• **Problem to work on**: In the records, each line holding "dengan" must be reported.

• **Provided material**:

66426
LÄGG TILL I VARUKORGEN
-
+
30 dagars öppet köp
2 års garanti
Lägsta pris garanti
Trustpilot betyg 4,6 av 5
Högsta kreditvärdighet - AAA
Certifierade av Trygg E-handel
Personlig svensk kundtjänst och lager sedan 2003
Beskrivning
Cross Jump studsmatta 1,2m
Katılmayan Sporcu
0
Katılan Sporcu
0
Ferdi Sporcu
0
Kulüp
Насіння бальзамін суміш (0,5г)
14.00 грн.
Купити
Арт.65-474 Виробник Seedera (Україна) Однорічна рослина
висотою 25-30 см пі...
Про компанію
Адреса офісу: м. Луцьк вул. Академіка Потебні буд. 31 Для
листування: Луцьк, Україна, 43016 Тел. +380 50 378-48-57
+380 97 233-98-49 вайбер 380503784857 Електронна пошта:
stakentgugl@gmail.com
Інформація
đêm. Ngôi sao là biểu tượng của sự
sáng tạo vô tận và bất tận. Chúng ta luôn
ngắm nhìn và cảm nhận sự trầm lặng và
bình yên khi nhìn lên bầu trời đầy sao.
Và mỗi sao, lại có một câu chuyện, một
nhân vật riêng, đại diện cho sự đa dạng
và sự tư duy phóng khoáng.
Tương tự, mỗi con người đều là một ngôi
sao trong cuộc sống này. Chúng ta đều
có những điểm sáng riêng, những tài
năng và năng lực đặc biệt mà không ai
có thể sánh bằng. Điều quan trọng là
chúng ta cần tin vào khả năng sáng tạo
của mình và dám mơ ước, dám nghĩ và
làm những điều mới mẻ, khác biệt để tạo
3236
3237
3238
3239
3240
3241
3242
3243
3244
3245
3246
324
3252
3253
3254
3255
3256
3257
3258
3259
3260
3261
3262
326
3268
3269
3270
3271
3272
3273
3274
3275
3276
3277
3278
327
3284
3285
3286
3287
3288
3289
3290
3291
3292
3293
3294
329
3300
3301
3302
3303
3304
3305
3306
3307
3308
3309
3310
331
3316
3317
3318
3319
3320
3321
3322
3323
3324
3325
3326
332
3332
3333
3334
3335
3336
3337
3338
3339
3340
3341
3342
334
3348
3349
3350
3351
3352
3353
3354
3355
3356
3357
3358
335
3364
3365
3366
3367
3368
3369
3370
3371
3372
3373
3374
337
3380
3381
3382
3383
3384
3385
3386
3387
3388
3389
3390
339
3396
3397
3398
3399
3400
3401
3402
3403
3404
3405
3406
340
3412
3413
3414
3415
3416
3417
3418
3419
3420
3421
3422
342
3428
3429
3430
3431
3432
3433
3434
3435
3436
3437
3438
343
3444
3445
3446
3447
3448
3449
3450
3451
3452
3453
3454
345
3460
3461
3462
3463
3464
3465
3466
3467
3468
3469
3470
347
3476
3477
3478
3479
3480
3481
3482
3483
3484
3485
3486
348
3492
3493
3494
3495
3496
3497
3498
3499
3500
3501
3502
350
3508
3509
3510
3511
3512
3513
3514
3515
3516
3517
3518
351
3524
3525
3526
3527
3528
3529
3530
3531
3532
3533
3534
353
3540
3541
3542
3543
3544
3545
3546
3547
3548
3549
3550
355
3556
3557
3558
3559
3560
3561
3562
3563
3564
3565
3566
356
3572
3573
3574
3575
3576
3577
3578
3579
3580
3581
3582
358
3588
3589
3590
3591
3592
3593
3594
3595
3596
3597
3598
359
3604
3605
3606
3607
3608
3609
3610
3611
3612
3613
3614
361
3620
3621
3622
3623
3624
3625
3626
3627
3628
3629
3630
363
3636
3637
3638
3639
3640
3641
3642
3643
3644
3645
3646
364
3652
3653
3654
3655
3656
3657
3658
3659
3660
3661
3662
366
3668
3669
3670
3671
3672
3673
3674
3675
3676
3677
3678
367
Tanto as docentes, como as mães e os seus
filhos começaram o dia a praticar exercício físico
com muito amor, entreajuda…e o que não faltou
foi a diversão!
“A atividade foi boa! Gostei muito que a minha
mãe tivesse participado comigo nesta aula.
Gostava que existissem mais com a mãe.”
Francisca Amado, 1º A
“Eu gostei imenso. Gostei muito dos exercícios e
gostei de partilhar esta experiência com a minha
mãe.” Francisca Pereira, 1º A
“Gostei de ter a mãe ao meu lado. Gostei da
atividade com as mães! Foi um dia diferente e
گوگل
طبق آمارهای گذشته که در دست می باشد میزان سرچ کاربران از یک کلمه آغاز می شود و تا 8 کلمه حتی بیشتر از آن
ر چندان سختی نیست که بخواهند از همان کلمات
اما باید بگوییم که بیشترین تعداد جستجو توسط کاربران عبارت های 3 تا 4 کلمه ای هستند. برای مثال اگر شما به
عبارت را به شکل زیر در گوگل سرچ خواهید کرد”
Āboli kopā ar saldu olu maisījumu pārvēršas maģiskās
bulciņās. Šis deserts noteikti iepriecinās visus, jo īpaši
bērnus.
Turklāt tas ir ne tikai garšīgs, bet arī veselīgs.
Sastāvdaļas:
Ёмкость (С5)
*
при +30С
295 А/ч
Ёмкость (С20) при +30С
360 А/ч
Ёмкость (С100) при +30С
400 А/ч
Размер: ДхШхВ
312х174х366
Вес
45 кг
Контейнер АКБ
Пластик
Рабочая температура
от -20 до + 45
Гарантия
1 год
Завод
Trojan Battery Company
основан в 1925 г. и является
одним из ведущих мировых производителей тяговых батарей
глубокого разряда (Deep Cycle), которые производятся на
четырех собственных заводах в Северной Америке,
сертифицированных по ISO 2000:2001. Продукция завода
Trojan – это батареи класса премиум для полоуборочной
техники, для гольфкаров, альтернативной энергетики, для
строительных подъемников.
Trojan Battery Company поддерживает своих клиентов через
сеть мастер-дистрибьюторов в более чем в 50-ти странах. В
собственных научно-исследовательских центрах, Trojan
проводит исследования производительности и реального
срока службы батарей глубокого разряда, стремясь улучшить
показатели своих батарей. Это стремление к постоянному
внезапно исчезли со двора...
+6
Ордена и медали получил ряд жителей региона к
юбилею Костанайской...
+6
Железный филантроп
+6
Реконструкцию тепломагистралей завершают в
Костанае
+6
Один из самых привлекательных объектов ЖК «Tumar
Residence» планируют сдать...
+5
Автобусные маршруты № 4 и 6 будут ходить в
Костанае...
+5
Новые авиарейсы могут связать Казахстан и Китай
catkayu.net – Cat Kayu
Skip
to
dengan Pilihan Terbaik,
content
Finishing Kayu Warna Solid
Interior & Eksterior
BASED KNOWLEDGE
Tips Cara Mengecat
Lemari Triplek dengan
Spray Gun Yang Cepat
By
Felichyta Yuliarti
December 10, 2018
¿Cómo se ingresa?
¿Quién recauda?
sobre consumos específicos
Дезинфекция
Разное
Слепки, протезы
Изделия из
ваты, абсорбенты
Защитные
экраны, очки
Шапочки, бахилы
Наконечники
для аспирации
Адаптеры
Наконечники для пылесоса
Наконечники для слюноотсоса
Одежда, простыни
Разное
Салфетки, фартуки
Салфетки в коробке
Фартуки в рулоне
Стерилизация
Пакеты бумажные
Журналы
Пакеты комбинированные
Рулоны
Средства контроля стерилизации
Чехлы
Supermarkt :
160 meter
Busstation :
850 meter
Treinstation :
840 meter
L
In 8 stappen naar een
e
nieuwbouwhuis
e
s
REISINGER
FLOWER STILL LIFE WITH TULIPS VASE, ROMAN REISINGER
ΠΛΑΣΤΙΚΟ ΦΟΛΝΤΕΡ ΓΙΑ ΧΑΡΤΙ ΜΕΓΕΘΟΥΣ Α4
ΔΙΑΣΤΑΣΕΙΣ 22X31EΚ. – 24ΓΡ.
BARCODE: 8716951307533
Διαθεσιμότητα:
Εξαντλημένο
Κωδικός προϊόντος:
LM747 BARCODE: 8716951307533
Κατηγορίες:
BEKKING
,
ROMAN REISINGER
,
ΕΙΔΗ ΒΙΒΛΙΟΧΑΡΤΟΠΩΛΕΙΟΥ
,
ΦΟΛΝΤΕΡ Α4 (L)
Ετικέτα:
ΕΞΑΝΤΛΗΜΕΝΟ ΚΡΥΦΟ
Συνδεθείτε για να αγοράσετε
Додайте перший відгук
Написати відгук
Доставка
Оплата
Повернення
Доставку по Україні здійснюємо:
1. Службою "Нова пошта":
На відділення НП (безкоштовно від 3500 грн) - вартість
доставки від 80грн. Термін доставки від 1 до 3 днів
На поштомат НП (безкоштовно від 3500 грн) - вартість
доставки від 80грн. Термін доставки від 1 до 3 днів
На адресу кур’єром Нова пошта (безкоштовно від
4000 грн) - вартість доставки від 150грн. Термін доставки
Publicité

• **Response for this exercise**:
dengan Pilihan Terbaik,
Lemari Triplek dengan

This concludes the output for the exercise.